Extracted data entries

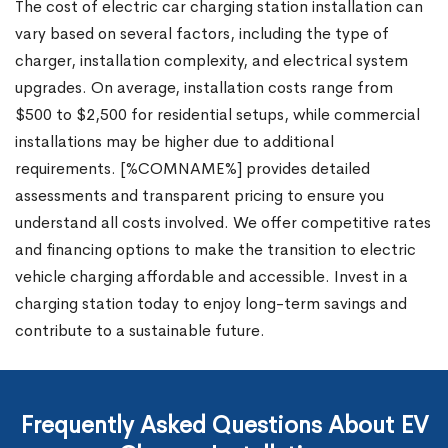
The cost of electric car charging station installation can
vary based on several factors, including the type of
charger, installation complexity, and electrical system
upgrades. On average, installation costs range from
$500 to $2,500 for residential setups, while commercial
installations may be higher due to additional
requirements. [%COMNAME%] provides detailed
assessments and transparent pricing to ensure you
understand all costs involved. We offer competitive rates
and financing options to make the transition to electric
vehicle charging affordable and accessible. Invest in a
charging station today to enjoy long-term savings and
contribute to a sustainable future.
Frequently Asked Questions About EV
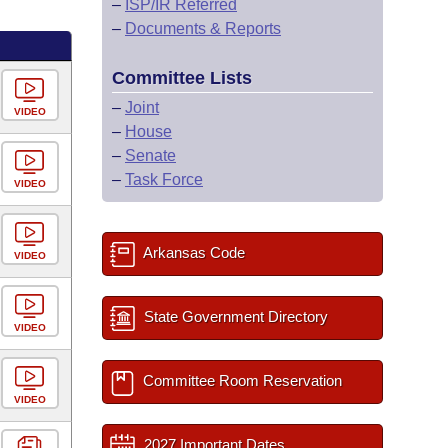
–
ISP/IR Referred
–
Documents & Reports
Committee Lists
–
Joint
VIDEO
–
House
–
Senate
–
Task Force
VIDEO
Arkansas Code
VIDEO
State Government Directory
VIDEO
Committee Room Reservation
VIDEO
2027 Important Dates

## Aim of the exercise
Could the data above be returned in full, exactly, with every image left out?

## Result of the exercise
The cost of electric car charging station installation can
vary based on several factors, including the type of
charger, installation complexity, and electrical system
upgrades. On average, installation costs range from
$500 to $2,500 for residential setups, while commercial
installations may be higher due to additional
requirements. [%COMNAME%] provides detailed
assessments and transparent pricing to ensure you
understand all costs involved. We offer competitive rates
and financing options to make the transition to electric
vehicle charging affordable and accessible. Invest in a
charging station today to enjoy long-term savings and
contribute to a sustainable future.
Frequently Asked Questions About EV
–
ISP/IR Referred
–
Documents & Reports
Committee Lists
–
Joint
VIDEO
–
House
–
Senate
–
Task Force
VIDEO
Arkansas Code
VIDEO
State Government Directory
VIDEO
Committee Room Reservation
VIDEO
2027 Important Dates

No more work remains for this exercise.